Dear Editor,

We read with great interest in a recent issue of the International Journal of Clinical Pharmacy the article by Guillard et al. [1]. In this study, they stated that linezolid was used inappropriately in 40 % of cases in their hospital. We would like to discuss their results in light with a recent observational prospective study that we led in two large teaching hospitals: Nantes University Hospital (Hôtel-Dieu and Mother and Children’s sites) and Angers University Hospital, during a 6-month period in 2012. Each hospital included intensive care, dermatology, hematology, emergency, infectious disease (ID), pediatric, surgical and gynecology-obstetrics units, allowing comparison to Caen data. All prescriptions of linezolid were included. A data-collection card was created and completed using the patients’ medical files, prescriptions collected by the pharmacy and patients’ computerized files. Major results are shown in Table 1. Although linezolid use was mostly off-label in each hospital, large discrepancies can be observed. In one hand, at Angers University Hospital, linezolid prescriptions concerned a majority of patients from intensive care unit (46 %). The treatment was mainly prescribed after microbiological documentation (78.6 %) and concerned staphylococci resistant to methicillin in 70 % of cases. On the other hand, at Nantes University Hospital, linezolid was prescribed in majority in medicine units (56 %), with no microbiological data in half of the cases. When these data were available, staphylococci resistant to methicillin was found in 33 % of biological samples.

Table 1 Comparison of linezolid use in two French University hospitals (main results of a 2012 prospective study) and Guillard et al. study

Concerning ventilator-associated pneumonia (VAP), Wunderink et al. [2] have shown that linezolid was non inferior and statistically superior to vancomycin in end-of-treatment clinical outcome as well as in microbiologic outcome at end of treatment and at end of study.
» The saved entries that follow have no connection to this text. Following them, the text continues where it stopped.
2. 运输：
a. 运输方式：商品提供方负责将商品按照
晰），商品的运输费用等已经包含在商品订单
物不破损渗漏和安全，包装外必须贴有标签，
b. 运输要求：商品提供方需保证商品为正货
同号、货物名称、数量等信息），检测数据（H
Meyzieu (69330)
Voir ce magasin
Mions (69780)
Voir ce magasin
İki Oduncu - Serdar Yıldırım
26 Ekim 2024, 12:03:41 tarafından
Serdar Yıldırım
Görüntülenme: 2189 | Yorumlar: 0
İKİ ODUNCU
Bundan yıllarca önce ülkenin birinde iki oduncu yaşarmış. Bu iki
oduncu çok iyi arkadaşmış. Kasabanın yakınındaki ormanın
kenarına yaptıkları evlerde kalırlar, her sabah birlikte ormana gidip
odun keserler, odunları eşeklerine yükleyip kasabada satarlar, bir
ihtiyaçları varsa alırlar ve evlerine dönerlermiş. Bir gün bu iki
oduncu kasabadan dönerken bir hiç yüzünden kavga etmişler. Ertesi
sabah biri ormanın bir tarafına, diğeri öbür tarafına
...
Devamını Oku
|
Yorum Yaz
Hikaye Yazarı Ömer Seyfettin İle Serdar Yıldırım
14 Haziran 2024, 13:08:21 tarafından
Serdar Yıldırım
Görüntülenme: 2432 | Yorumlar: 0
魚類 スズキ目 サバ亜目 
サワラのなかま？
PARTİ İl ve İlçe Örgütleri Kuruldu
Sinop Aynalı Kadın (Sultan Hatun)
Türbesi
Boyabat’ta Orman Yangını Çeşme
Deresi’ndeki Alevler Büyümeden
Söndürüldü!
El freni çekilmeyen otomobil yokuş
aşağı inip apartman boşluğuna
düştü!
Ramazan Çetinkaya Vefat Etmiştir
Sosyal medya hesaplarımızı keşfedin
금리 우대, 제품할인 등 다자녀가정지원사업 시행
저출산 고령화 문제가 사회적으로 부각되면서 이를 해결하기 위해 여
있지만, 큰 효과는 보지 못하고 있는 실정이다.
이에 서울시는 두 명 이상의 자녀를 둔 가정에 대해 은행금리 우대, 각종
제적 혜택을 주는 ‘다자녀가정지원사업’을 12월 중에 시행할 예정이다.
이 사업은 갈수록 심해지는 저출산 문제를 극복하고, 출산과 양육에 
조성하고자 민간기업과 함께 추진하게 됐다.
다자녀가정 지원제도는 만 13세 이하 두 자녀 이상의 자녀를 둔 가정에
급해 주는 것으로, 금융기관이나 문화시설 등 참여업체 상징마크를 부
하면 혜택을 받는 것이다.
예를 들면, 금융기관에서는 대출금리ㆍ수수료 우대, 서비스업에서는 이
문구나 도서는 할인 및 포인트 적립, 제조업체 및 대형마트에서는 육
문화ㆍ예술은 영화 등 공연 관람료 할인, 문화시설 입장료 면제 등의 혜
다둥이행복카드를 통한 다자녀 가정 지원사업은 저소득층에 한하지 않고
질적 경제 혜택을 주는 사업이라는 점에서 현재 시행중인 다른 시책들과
Moreover, it is now well established that linezolid pulmonary diffusion is higher than vancomycin diffusion [3]. At Nantes University hospital, since Zephyr study publication, linezolid was prescribed in first line therapy for VAP. Compared to Nantes retrospective study performed in 2008 [4], this matter of fact could explain the increased prescription of linezolid in this indication (21.4 vs. 16.2 % in 2008). Moreover, de-escalation was systematically initiated after microbiological documentation. This finding underlines the necessity of rapid microbiological results (i.e. MRSA or not). We also observed an empiric use of linezolid at Nantes hematology unit especially for catheter-related infection. In this unit, the ecological environment reveals mostly coagulase-negative staphylococci resistant to methicillin. Therefore, oral route of linezolid presents a real advantage, especially after the removal of a central venous catheter. Linezolid pediatric use has been a special concern at Nantes University Hospital for many years to treat lung diseases or catheter-related infections [4]. Good pulmonary diffusion and large number of coagulase-negative staphylococci resistant to methicillin isolated from pediatric blood cultures are the main reasons for child prescriptions. Despite a large decrease of linezolid use in bone and joint infection (BJI) treatment between 2008 (22 %) and 2012 (4.5 %), linezolid is preferred to vancomycin in Nantes immediately after BJI surgeries and microbiological results in order to avoid a catheter setting for vancomycin treatment. Finally, there is a concern about optimal dosing strategies for vancomycin to achieve an AUC/MIC ratio ≥400 for serious infections [5], since AUCs are not routinely performed and intensive dosing strategies may be associated with increased acute kidney injury rates [6].

Regarding antimicrobial stewardship, linezolid use was strongly controlled in Guillard et al. study by the pharmacy department in first line and then by an ID physician. At Angers University Hospital, linezolid prescriptions were also checked through a systematic call to an ID physician when indication written on the order form was off-label. At Nantes University Hospital, linezolid prescription must be written on an order form too, but off-label indications were not systematically approved by an ID physician following a pharmacist call. These antimicrobial stewardship differences could also have taken part in discrepancies observed in linezolid use.

In summary, we agree with the conclusion of Guillard et al, that linezolid use must be appropriate in order to slow down the emergence of bacterial resistance. However, in some controlled cases, due to its advantages over vancomycin in terms of PK/PD, linezolid can be prescribed in first line therapy provided that de-escalation is rapidly performed after microbiological results. A strong collaboration between clinicians, microbiologists and pharmacists remains the only way to ensure the proper use of antibiotics.